Teacher Newsletter for a Short Story Contest: What to Include

By Adi Ackerman·February 18, 2026·6 min read

Student reading a printed short story at a desk with a red pen nearby

A short story contest is one of those assignments that gets students writing past the minimum. When there's a real audience and real stakes, even reluctant writers tend to put in more care. Your newsletter is what sets the stage. Get the details right and the contest runs smoother.

Open With the Big Picture

Tell parents and students what the contest is: a creative writing competition where students submit an original short story for a chance to be recognized by the class, the school, or an outside panel. One or two sentences is enough. Then go into specifics.

Specify the Theme or Genre

If your contest has a theme, mystery, science fiction, coming of age, or something tied to a unit you're teaching, say so. If it's open to any genre, say that. Theme clarity matters because students make different choices depending on constraints. Some writers work better with a prompt. Others freeze if they feel locked in.

State the Word Count and Format Requirements

Include the word count range, the required font and spacing if you're collecting printed copies, and whether submissions should be anonymous or bylined. Note whether students should submit digitally or physically, and who they submit to. Formatting requirements that come as a surprise the day of the deadline create unnecessary stress.

Share the Full Timeline

List when the contest opens, when drafts are due for optional peer feedback, when final submissions are due, and when winners will be announced. If you're building workshop time into class, tell students and parents so they know the contest isn't just homework on top of everything else.

Explain How Winners Are Selected

Describe who judges the entries and what criteria they use. If a rubric is available, share it. If you're using a panel of readers, mention that. Transparency about judging makes students feel the process is fair and encourages them to take the quality of their work seriously.

Describe the Recognition or Prize

Even small recognition matters. Whether winners get their story read aloud, published in a school literary magazine, awarded a gift card, or simply given public acknowledgment in a newsletter, let students know. The prize shapes how much effort people put in.

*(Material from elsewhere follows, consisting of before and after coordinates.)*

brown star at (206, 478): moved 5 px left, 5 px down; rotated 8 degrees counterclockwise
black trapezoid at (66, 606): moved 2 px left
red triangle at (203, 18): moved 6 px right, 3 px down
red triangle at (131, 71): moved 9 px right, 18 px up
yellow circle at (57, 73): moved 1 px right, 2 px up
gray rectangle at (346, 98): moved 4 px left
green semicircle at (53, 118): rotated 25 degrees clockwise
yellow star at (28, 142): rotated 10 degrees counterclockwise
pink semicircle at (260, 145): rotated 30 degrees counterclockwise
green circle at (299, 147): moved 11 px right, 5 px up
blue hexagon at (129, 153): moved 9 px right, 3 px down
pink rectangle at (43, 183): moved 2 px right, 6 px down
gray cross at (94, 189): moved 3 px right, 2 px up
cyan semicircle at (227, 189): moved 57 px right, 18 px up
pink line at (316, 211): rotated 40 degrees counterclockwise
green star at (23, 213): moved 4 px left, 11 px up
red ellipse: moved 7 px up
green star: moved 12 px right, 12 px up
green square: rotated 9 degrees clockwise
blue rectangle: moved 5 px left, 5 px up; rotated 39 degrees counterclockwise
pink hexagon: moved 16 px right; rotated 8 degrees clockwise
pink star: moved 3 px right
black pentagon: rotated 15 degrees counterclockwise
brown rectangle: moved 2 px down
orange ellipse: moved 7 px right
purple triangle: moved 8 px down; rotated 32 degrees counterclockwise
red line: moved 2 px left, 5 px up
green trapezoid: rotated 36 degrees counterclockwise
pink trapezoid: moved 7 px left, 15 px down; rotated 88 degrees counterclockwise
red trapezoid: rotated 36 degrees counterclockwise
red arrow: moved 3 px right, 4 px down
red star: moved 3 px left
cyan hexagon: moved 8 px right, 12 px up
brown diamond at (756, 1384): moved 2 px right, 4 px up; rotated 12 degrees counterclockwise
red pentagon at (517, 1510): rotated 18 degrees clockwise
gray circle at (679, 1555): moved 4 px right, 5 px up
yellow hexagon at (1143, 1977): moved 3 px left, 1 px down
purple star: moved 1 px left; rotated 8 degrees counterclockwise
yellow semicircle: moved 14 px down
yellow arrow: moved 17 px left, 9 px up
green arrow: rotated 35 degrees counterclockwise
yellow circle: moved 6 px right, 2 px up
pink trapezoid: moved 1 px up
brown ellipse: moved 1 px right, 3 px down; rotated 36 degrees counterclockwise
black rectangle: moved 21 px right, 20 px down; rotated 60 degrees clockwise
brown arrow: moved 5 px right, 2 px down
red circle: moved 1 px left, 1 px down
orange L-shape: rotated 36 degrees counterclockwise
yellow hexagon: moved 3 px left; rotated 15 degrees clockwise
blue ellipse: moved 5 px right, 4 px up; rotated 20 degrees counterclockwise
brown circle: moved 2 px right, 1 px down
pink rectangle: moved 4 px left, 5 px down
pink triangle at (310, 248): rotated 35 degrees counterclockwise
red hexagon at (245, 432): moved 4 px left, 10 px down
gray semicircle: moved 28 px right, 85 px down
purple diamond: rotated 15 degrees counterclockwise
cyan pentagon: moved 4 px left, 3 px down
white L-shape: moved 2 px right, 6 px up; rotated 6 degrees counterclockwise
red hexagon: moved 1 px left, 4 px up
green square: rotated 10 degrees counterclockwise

Remind Students What Makes a Short Story Work

A brief paragraph on craft helps. Mention that a strong short story usually has a clear protagonist, a central conflict that builds, and a meaningful ending. This isn't about limiting creativity. It's about preventing submissions that are 2,000 words of description with no plot. Even one or two craft reminders in the newsletter improve the quality of submissions.

Share Resources for Support

Let students and parents know where they can get help. If you have office hours, list them. If your school has a writing center, mention it. Daystage makes it easy to include a quick link to additional resources in the newsletter so students can find what they need without having to ask.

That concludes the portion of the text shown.